### ASSIGNED TASK
Print only the lines from the top of the data through the line with "Best call times between these locations", both included, skipping every picture.
***** SOURCE DATA
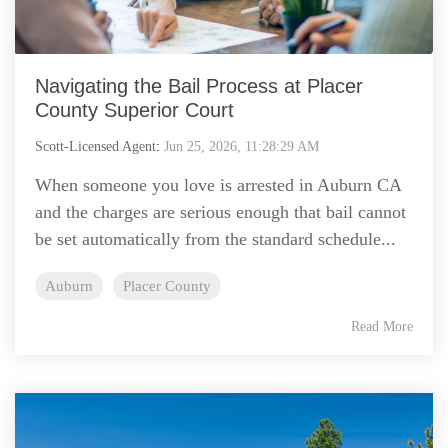
Navigating the Bail Process at Placer
County Superior Court
Scott-Licensed Agent
:
Jun 25, 2026, 11:28:29 AM
When someone you love is arrested in Auburn CA
and the charges are serious enough that bail cannot
be set automatically from the standard schedule...
Auburn
Placer County
Read More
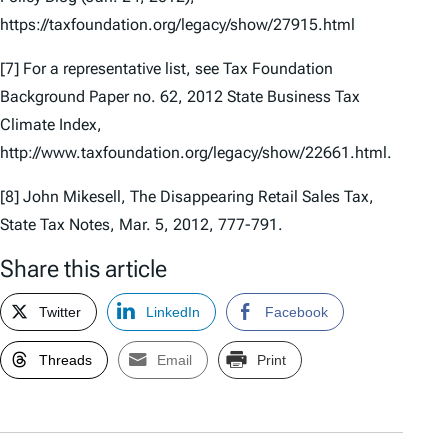
https://taxfoundation.org/legacy/show/27915.html
[7] For a representative list, see Tax Foundation
Background Paper no. 62,
2012 State Business Tax
Climate Index
,
http://www.taxfoundation.org/legacy/show/22661.html.
[8] John Mikesell,
The Disappearing Retail Sales Tax
,
State Tax Notes, Mar. 5, 2012, 777-791.
Share this article
Twitter
LinkedIn
Facebook
Threads
Email
Print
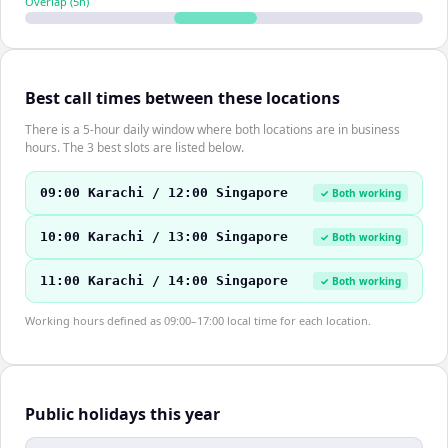
Overlap (
5
h)
Best call times between these locations
There is a 5-hour daily window where both locations are in business
hours. The 3 best slots are listed below.
09:00 Karachi / 12:00 Singapore
✓ Both working
10:00 Karachi / 13:00 Singapore
✓ Both working
11:00 Karachi / 14:00 Singapore
✓ Both working
Working hours defined as 09:00–17:00 local time for each location.
Public holidays this year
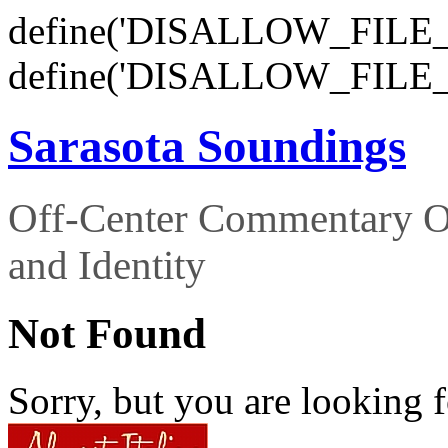
define('DISALLOW_FILE_E
define('DISALLOW_FILE_
Sarasota Soundings
Off-Center Commentary O
and Identity
Not Found
Sorry, but you are looking f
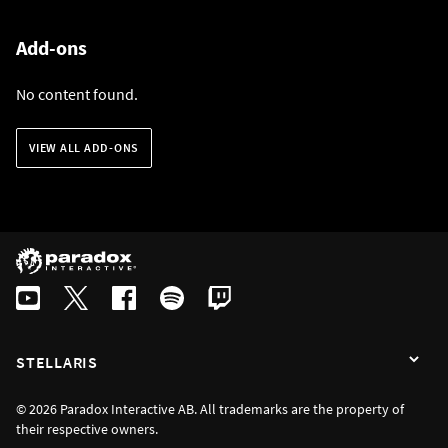
Add-ons
No content found.
VIEW ALL ADD-ONS
STELLARIS
© 2026 Paradox Interactive AB. All trademarks are the property of
their respective owners.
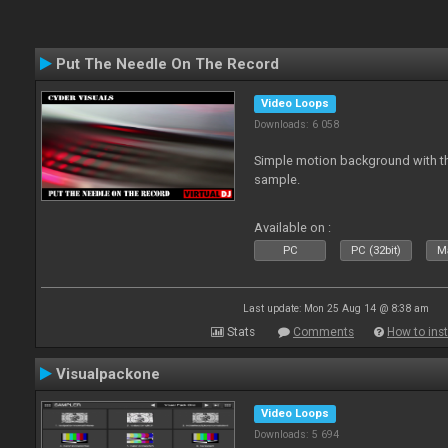
Put The Needle On The Record
Video Loops
Downloads: 6 058
Simple motion background with th
sample.
Available on :
PC
PC (32bit)
Ma
Last update: Mon 25 Aug 14 @ 8:38 am
Stats
Comments
How to inst
Visualpackone
Video Loops
Downloads: 5 694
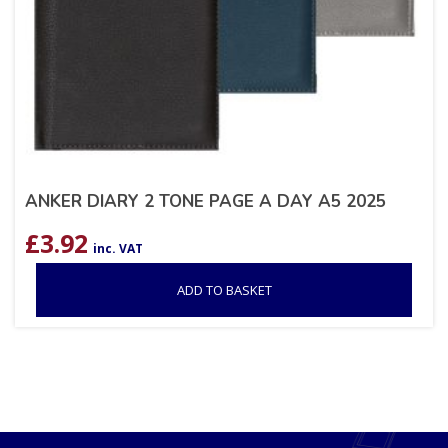
ANKER DIARY 2 TONE PAGE A DAY A5 2025
£
3.92
inc. VAT
ADD TO BASKET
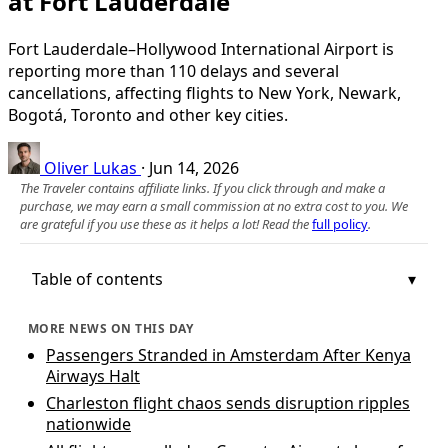
at Fort Lauderdale
Fort Lauderdale–Hollywood International Airport is
reporting more than 110 delays and several
cancellations, affecting flights to New York, Newark,
Bogotá, Toronto and other key cities.
Oliver Lukas
·
Jun 14, 2026
The Traveler contains affiliate links. If you click through and make a
purchase, we may earn a small commission at no extra cost to you. We
are grateful if you use these as it helps a lot! Read the
full policy
.
Table of contents
MORE NEWS ON THIS DAY
Passengers Stranded in Amsterdam After Kenya
Airways Halt
Charleston flight chaos sends disruption ripples
nationwide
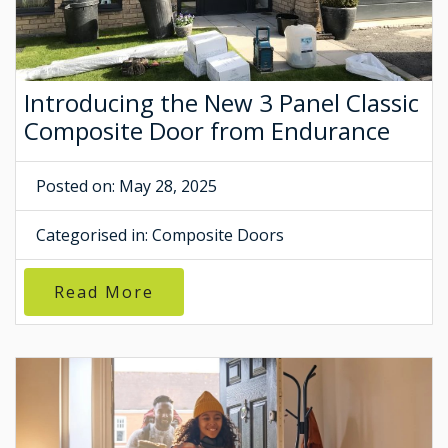
Introducing the New 3 Panel Classic
Composite Door from Endurance
Posted on: May 28, 2025
Categorised in:
Composite Doors
Read More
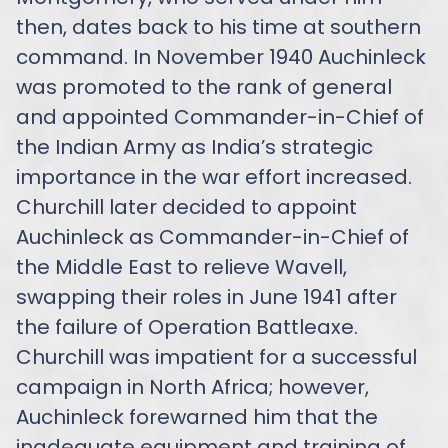
then, dates back to his time at southern
command. In November 1940 Auchinleck
was promoted to the rank of general
and appointed Commander-in-Chief of
the Indian Army as India’s strategic
importance in the war effort increased.
Churchill later decided to appoint
Auchinleck as Commander-in-Chief of
the Middle East to relieve Wavell,
swapping their roles in June 1941 after
the failure of Operation Battleaxe.
Churchill was impatient for a successful
campaign in North Africa; however,
Auchinleck forewarned him that the
inadequate equipment and training of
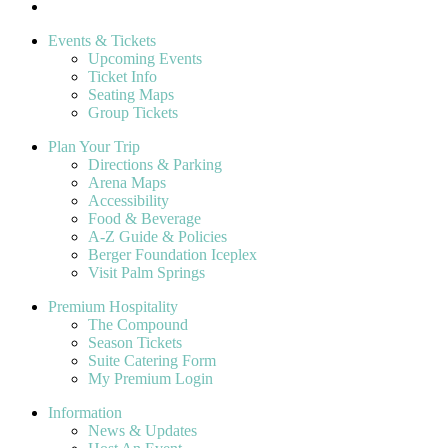
Events & Tickets
Upcoming Events
Ticket Info
Seating Maps
Group Tickets
Plan Your Trip
Directions & Parking
Arena Maps
Accessibility
Food & Beverage
A-Z Guide & Policies
Berger Foundation Iceplex
Visit Palm Springs
Premium Hospitality
The Compound
Season Tickets
Suite Catering Form
My Premium Login
Information
News & Updates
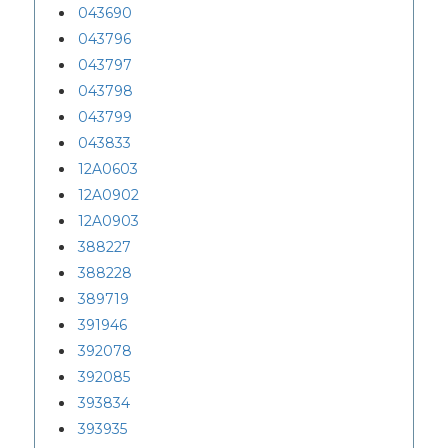
043690
043796
043797
043798
043799
043833
12A0603
12A0902
12A0903
388227
388228
389719
391946
392078
392085
393834
393935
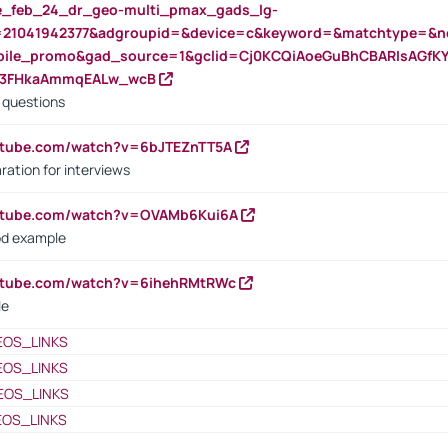
rte_feb_24_dr_geo-multi_pmax_gads_lg-
=21041942377&adgroupid=&device=c&keyword=&matchtype=&ne
bile_promo&gad_source=1&gclid=Cj0KCQiAoeGuBhCBARIsAGfK
23FHkaAmmqEALw_wcB
d questions
utube.com/watch?v=6bJTEZnTT5A
ration for interviews
outube.com/watch?v=OVAMb6Kui6A
od example
outube.com/watch?v=6ihehRMtRWc
le
EOS_LINKS
EOS_LINKS
EOS_LINKS
EOS_LINKS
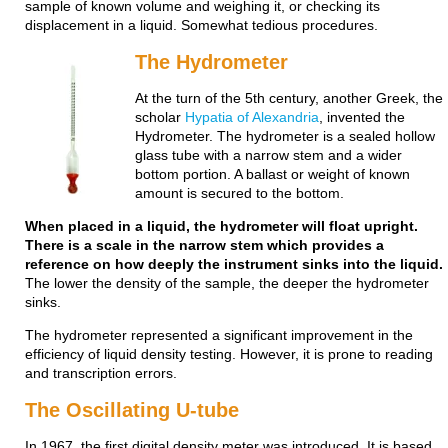
sample of known volume and weighing it, or checking its
displacement in a liquid. Somewhat tedious procedures.
The Hydrometer
At the turn of the 5th century, another Greek, the
scholar
Hypatia of Alexandria
, invented the
Hydrometer. The hydrometer is a sealed hollow
glass tube with a narrow stem and a wider
bottom portion. A ballast or weight of known
amount is secured to the bottom.
When placed in a liquid, the hydrometer will float upright.
There is a scale in the narrow stem which provides a
reference on how deeply the instrument sinks into the liquid.
The lower the density of the sample, the deeper the hydrometer
sinks.
The hydrometer represented a significant improvement in the
efficiency of liquid density testing. However, it is prone to reading
and transcription errors.
The Oscillating U-tube
In 1967, the first digital density meter was introduced. It is based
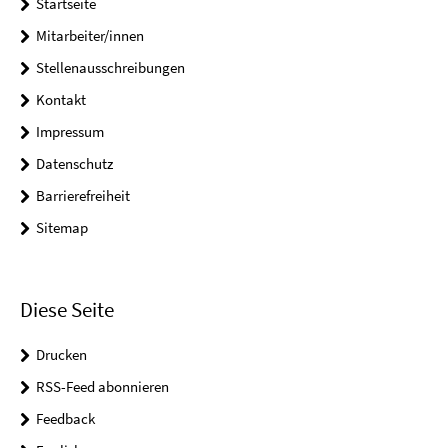
Startseite
Mitarbeiter/innen
Stellenausschreibungen
Kontakt
Impressum
Datenschutz
Barrierefreiheit
Sitemap
Diese Seite
Drucken
RSS-Feed abonnieren
Feedback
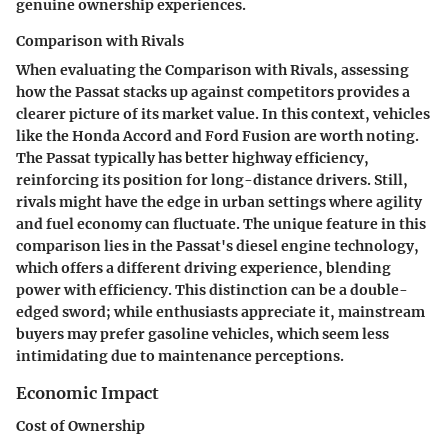
genuine ownership experiences.
Comparison with Rivals
When evaluating the
Comparison with Rivals
, assessing
how the Passat stacks up against competitors provides a
clearer picture of its market value. In this context, vehicles
like the Honda Accord and Ford Fusion are worth noting.
The Passat typically has better highway efficiency,
reinforcing its position for long-distance drivers. Still,
rivals might have the edge in urban settings where agility
and fuel economy can fluctuate. The unique feature in this
comparison lies in the Passat's diesel engine technology,
which offers a different driving experience, blending
power with efficiency. This distinction can be a double-
edged sword; while enthusiasts appreciate it, mainstream
buyers may prefer gasoline vehicles, which seem less
intimidating due to maintenance perceptions.
Economic Impact
Cost of Ownership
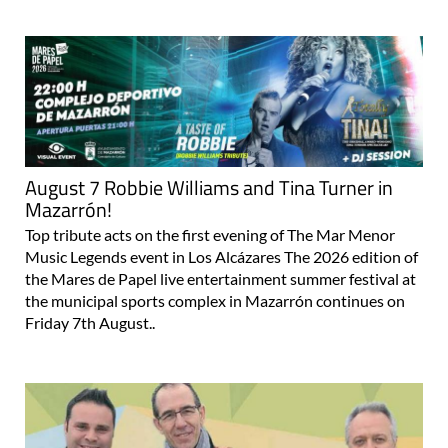
August 7 Robbie Williams and Tina Turner in
Mazarrón!
Top tribute acts on the first evening of The Mar Menor
Music Legends event in Los Alcázares The 2026 edition of
the Mares de Papel live entertainment summer festival at
the municipal sports complex in Mazarrón continues on
Friday 7th August..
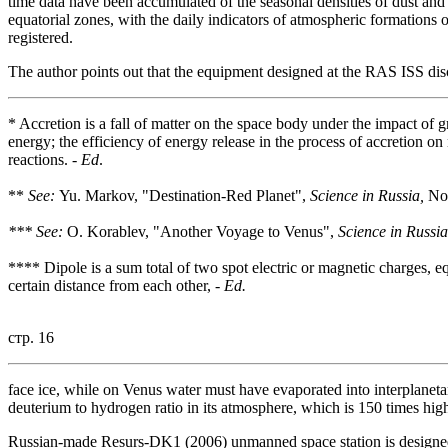
time data have been accumulated of the seasonal densities of dust and
equatorial zones, with the daily indicators of atmospheric formation
registered.
The author points out that the equipment designed at the RAS ISS dis
* Accretion is a fall of matter on the space body under the impact of g
energy; the efficiency of energy release in the process of accretion on 
reactions. -
Ed
.
**
See:
Yu. Markov, "Destination-Red Planet",
Science in Russia,
No.
*** See:
O. Korablev, "Another Voyage to Venus",
Science in Russia
**** Dipole is a sum total of two spot electric or magnetic charges, eq
certain distance from each other, -
Ed.
стр. 16
face ice, while on Venus water must have evaporated into interplanetar
deuterium to hydrogen ratio in its atmosphere, which is 150 times high
Russian-made Resurs-DK1 (2006) unmanned space station is designed fo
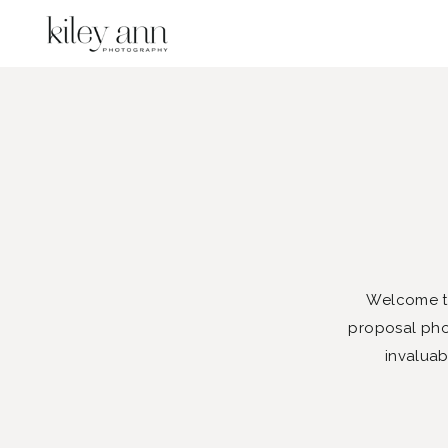
Welcome to
proposal phot
invaluab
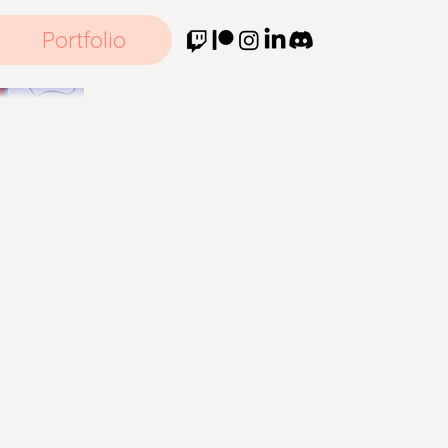
Portfolio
**********
### TASK RESPONSE
Navigating the Bail Process at Placer
County Superior Court
Scott-Licensed Agent
:
Jun 25, 2026, 11:28:29 AM
When someone you love is arrested in Auburn CA
and the charges are serious enough that bail cannot
be set automatically from the standard schedule...
Auburn
Placer County
Read More
https://taxfoundation.org/legacy/show/27915.html
[7] For a representative list, see Tax Foundation
Background Paper no. 62,
2012 State Business Tax
Climate Index
,
http://www.taxfoundation.org/legacy/show/22661.html.
[8] John Mikesell,
The Disappearing Retail Sales Tax
,
State Tax Notes, Mar. 5, 2012, 777-791.
Share this article
Twitter
LinkedIn
Facebook
Threads
Email
Print
Overlap (
5
h)
Best call times between these locations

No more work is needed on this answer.